There was an award called the Purple Star which we retired because it was entirely In Character as opposed to the rest of the awards which are intended to reward out of character dedication and writing. Once we created the Ribbons, which are all for In Character actions, something like the intention of the Purple Star made more sense in that category.
And we also had a duty post award called the Merria Medallion which was for computer engineering and programming. It was created to reward a particular simmer for their contribution in this area but never really felt entirely relevant again – in the Star Trek universe it doesn’t seem like there’s a lot of attention on computer programming beyond maybe the episode with the Binars?
Which one is your favourite?
I don’t know that I have a particular one but certainly the Staff Awards are the ones that I tend to engage with the most as I am usually involved in the process of writing presentations for them.
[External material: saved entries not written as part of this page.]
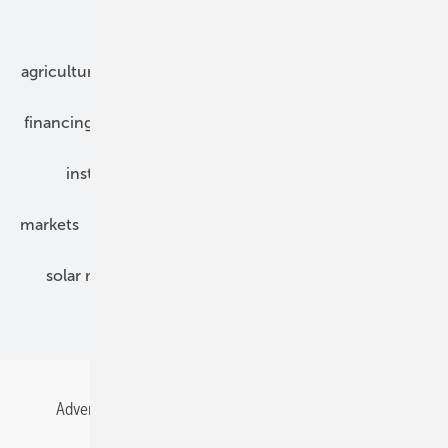
Our topics
agriculture
bipv
components
e-mobility
financing
grid connection
hybrid generators
installation
inverter
maintenance
markets
mounting
planning
power2heat
solar modules
solar parks
solar storage
specialized trade
Advertising
All content chronological
Contact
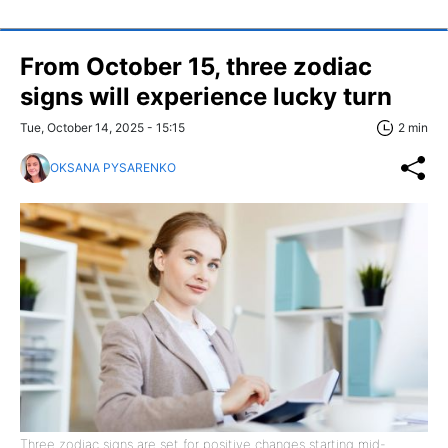
From October 15, three zodiac
signs will experience lucky turn
Tue, October 14, 2025 - 15:15
2 min
OKSANA PYSARENKO
Three zodiac signs are set for positive changes starting mid-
I take great care to write meaningful and comprehensive presentations for staff members who’ve put in literally years of their time and who I interact with the most on a day-to-day basis. In a way, they’re sorta my “crew.” So I always enjoy finding the right combination of Staff Awards that appropriately recognizes all that hard work, and also making sure that what we say in giving them to the recipients clearly explains just how meaningful it is for people to have put in this kind of dedication to our community.
Of all the awards you’ve been given over the years, which one has meant the most to you?
I’m always so deeply appreciative when staff or members want to recognize my work but I honestly try and avoid receiving awards when I can talk people out of it. For a long time I kinda just diverted the award nominations that came in for me! I want award ceremonies to be about everyone else’s hard work and dedication.
The first award I got was the Picard Award and I was very moved that folks wanted me to be the first recipient. In 1998, we had only been really an entity for four years and while I had certainly put in a lot of time and effort, there wasn’t much of a gap between me and others like Elinor who had also been there at that point for the entire time so that recognition felt very meaningful. Perhaps that gets at the core of why it seems a little self-indulgent to accept recognition sometimes? As the person who’s been here the longest, it’s like a foregone conclusion if I came up against someone else for a nomination and that doesn’t feel fair to anyone else nominated for the same award. Hence why it feels better to let others who haven’t had a chance to see their work recognized to have that moment.
The funny thing is that when I received the Great Bird Award it kinda just slipped by me. If I remember correctly, it was like we put together the whole ceremony and then I think Hollis put that award presentation in after the final edit? And I was like, “Hey, wait!” But the cat was out of the bag. That particular award had always looked like something that would just sit on the pedestal under the glass box and never be given to anyone – after a few years of no one receiving it – so when I was surprised by it I felt incredibly honored. It felt like real and personal recognition of the more than 10 years of work at that point and I still feel very proud to be the recipient of it.
Thank you for your time, Flt. Admiral Wolf!